FRANKFURT—Europe will need to produce nearly one-third of the world's supply of battery cells for electric vehicles by 2030 to maintain competitiveness, German Economy Minister Peter Altmaier said.
Analysts say the transition to low- and zero-emissions cars to meet EU targets will require up to 500 gigawatt-hours of cells, the building blocks of batteries, which represent the greatest economic input in an EV. That would represent at least a tenfold increase in current European capacity.
Most auto makers now rely on Asia-based companies such as LG Chem, Samsung and CATL for their cells.
Tesla, which currently sources cells from outside suppliers, says it will manufacture 100 gigawatt hours of proprietary cells by 2022. But there are also several home-grown European projects in the works, including a collaboration between PSA Group and Saft, a unit of energy company Total, and the Swedish company Northvolt, which is partnering with Volkswagen on a cell factory in Germany.
A key investment vehicle is the European Battery Alliance, an initiative from the EU that was launched in October 2017, which aims to create a competitive, sustainable and innovative EV battery ecosystem along the entire value chain, from raw materials through to recycling.
"More than 20,000 jobs could thus be created in the 2020s," Altmaier said in prepared remarks for an online event hosted by the European industry group ACEA. "We want Germany and Europe to account for 30 percent of the global production of battery cells."

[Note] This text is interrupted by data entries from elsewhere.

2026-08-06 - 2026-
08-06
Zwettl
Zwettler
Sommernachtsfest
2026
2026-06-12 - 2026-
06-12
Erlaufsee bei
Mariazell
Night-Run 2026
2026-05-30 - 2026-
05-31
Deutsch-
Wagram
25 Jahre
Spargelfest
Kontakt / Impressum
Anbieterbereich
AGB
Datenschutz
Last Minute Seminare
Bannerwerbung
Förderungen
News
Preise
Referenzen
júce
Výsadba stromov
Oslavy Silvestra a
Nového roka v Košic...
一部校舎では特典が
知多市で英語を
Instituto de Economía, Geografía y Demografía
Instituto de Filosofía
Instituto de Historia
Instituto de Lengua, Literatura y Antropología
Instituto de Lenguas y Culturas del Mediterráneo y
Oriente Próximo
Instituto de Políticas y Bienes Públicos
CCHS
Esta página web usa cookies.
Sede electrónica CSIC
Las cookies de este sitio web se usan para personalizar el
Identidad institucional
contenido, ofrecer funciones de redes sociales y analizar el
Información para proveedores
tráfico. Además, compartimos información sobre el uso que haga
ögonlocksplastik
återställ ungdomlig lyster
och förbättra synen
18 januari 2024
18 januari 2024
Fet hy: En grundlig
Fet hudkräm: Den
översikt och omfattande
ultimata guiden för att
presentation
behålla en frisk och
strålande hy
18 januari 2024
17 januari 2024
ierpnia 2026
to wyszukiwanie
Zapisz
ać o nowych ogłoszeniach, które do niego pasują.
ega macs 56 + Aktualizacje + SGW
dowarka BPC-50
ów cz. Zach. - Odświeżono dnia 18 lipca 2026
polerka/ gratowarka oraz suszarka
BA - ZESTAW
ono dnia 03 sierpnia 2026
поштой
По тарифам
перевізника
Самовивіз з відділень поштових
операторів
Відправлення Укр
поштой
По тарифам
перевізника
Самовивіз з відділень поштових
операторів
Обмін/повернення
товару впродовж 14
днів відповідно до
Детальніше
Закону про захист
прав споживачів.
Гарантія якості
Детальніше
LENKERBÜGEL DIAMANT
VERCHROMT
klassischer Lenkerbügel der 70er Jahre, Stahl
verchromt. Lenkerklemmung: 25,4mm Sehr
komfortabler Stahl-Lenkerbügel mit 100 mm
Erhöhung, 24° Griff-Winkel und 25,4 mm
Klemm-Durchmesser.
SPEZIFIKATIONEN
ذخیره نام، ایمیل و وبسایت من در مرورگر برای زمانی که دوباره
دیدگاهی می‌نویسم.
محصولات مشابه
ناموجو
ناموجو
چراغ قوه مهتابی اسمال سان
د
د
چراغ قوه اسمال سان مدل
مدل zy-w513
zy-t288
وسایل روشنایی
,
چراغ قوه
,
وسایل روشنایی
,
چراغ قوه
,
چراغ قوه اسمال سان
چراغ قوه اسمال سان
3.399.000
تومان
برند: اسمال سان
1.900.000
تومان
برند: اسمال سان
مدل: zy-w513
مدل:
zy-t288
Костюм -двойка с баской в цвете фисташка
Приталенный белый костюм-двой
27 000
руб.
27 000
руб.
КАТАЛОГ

Auto makers could face a 50 percent cut in European CO2 fleet emissions by 2030, equating to an NEDC target of 47.5 grams per kilometer, a sharp reduction over the 122.4 grams recorded for 2019.
Projects ramping up
Volkswagen, which is investing tens of billions in electrification, expects that its European demand will top 150 gigawatt-hours starting in 2025.
It has invested in a joint venture with Northvolt to build a 16 gigawatt-hour battery cell factory in Salzgitter, Germany, that is due to start production by early 2024. It will source the remainder of its cells from other suppliers, although VW has not ruled out investing in new sites, for example at its Emden vehicle plant.
PSA's project with Total/Saft, which it calls Automotive Cells Company, involves two factories, one in France and one in Kaiserslautern, Germany, each with a final capacity of 24 gigawatt-hours.
The Kaiserslautern factory will primarily serve PSA's German brand Opel. The German government is subsidizing the $2.34 billion project, after receiving approval for the state aid from the European Commission last December.
Daimler once manufactured cells in Kamenz, Germany, hoping to sell them to competitors as well, but it shuttered production at the end of 2015, citing uncompetitive costs.
This summer Daimler announced it was taking a stake in Farasis, a Chinese battery cell supplier, with one of the goals building a carbon-neutral cell factory in Bitterfeld-Wolfen, Germany.
"At Mercedes-Benz we do not think getting into cell production is a good use of our capital," said the Daimler brand's operations chief, Markus Schaefer, at its strategy update earlier this month.
"If we took a different route, it could cost us billions in capital, distract us from our core activities, and leave us at risk in the event of a technological leap," he said. "Our strategy loses almost nothing in terms of speed and technology, but is much more financially intelligent."